Just hours ago, a plane landed on soil I’ve longed to set these feet.
On that plane, a woman, a sister, whom I know only through this wild world of adoption and the strange blessing of internet, travelled some 24 hours along a journey that has yet to deliver her to her final destination. In a few more days, she will board another plane (this one smaller, not so robust, and far less predictable) and fly into a remote area of Central Africa.
And that rickety plane [I don’t throw down the rickety plane card flippantly; we’re talking about a place with one of the worst air safety records in the world], carrying my brave hero of a friend, will land in a small city that contains in its boundaries a small orphanage that houses the one person on earth that I dream about and pray for and weep over more than any other: my daughter.
As a critical care pediatrician, my friend will provide much needed medical care and assessment for the children at the orphanage, as well as supplies to combat malnourishment and some basic medical and nutritional education for workers.
But most overwhelming to my heart, and much more significantly for the little hearts in that place, she brings the love of us adoptive mamas a world away. The thought of someone I know being physically present to love on my girl completely undoes my heart.
Several months ago, I remember hearing Jennie Allen make a statement to this affect (my paraphrase):
Many lives hang in the balance of your yes.
So while other stateside professionals resisted visiting this remote orphanage due to the dangerous flight and a number of other risk factors, my friend said yes.
And my heart is bursting right at the seems in gratitude for her yes.
Her yes to go to a place I cannot yet go.
Her yes to be the arms and heart of this mama.
Her yes to leave her husband and children for a time to give sacrificially in this way.
Her yes to that old rickety plane.
Her yes to risk and countless unknowns and all the what-ifs.

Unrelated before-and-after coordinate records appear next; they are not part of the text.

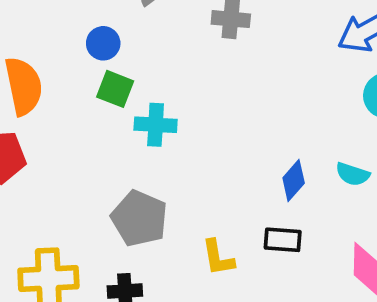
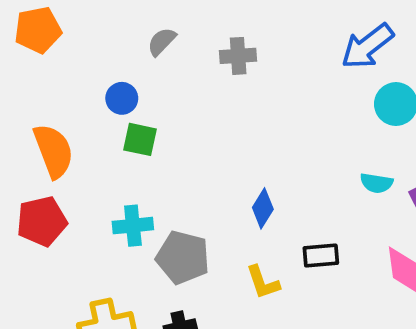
cyan cross: (156, 125) -> (133, 226), moved
blue diamond: (294, 181) -> (263, 208), moved

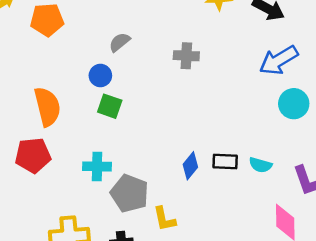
gray semicircle: (162, 42) -> (120, 42), moved
cyan semicircle: (376, 183) -> (260, 165), moved
black rectangle: (321, 256) -> (225, 161), moved
yellow L-shape: (263, 282) -> (164, 219), moved

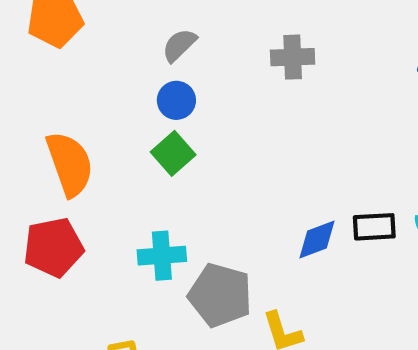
blue circle: (100, 76) -> (176, 100), moved
green square: (110, 106) -> (173, 153), turned 35
blue diamond: (190, 166) -> (317, 240), turned 36

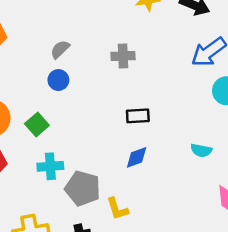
green square: (173, 153) -> (37, 124), moved
black rectangle: (374, 227) -> (138, 116), moved

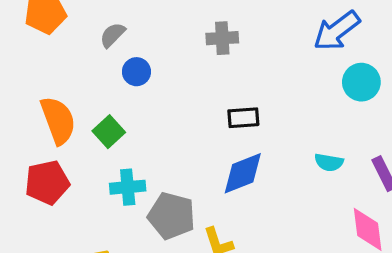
gray semicircle: (60, 49) -> (113, 35), moved
blue diamond: (137, 157) -> (243, 173), size x1.4

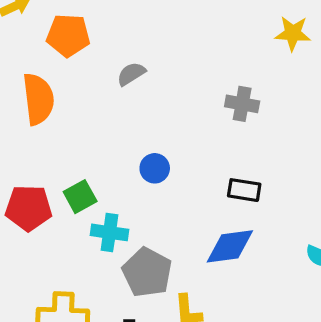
blue circle: (136, 72) -> (155, 168), moved
orange semicircle: (58, 120) -> (38, 99), moved
green square: (109, 132) -> (80, 197), moved

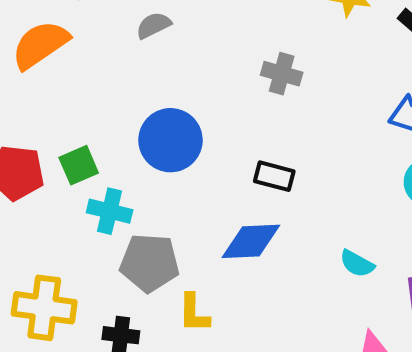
orange semicircle: (38, 99) -> (40, 45), turned -123
blue circle: (155, 168) -> (170, 140), size x1.8
gray pentagon: (147, 272) -> (150, 263), turned -30

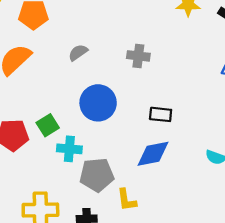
gray semicircle: (153, 25) -> (78, 53), moved
gray cross: (282, 74) -> (138, 56), moved

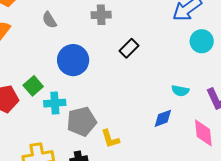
gray semicircle: (78, 53) -> (49, 20), turned -78
black rectangle: (161, 114) -> (129, 48), moved, turned -42
blue diamond: (153, 154) -> (163, 118), moved, size x0.7

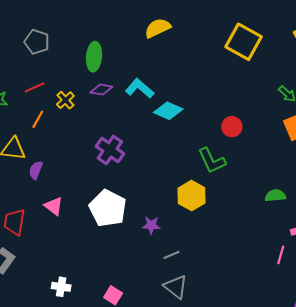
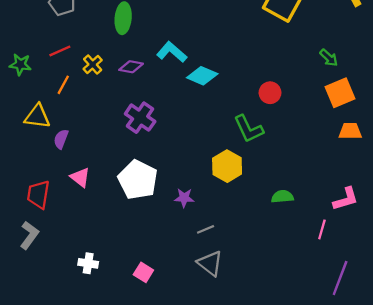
purple diamond: (101, 90) -> (131, 67), moved
green semicircle: (275, 196) -> (282, 197), moved

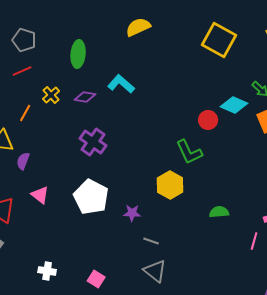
red line: (60, 51) -> (22, 71), moved
cyan diamond: (202, 76) -> (234, 105), moved
gray line: (206, 229) -> (151, 241), turned 42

If you think of it over the next week, would you pray for my friend? We would covet your prayers for favor in her work; for God’s leading and provision and protection during each leg of the journey; for answers to the state of the adoption cases there, and for understanding of the process and the lack of movement; for strength, wisdom, and discernment as she completes various tasks and administers medical care.
I believe my story and my daughter’s story is changed in ways I still do not fully comprehend because of one woman’s yes.
It has me wondering this morning:What lives are waiting for my own stubborn heart to bend and give yes to the Lord?
Who might be affected if that dream or that nudge or that thought was acted upon?
There are beautiful stories yet to unfold. Perhaps they are waiting on a simple act of obedience from you, from me.
In what ways are you struggling to say yes? What are your biggest fears in obeying or taking a risk? Leave your thoughts in the comments and let’s encourage each other to let our love be greater than our fears.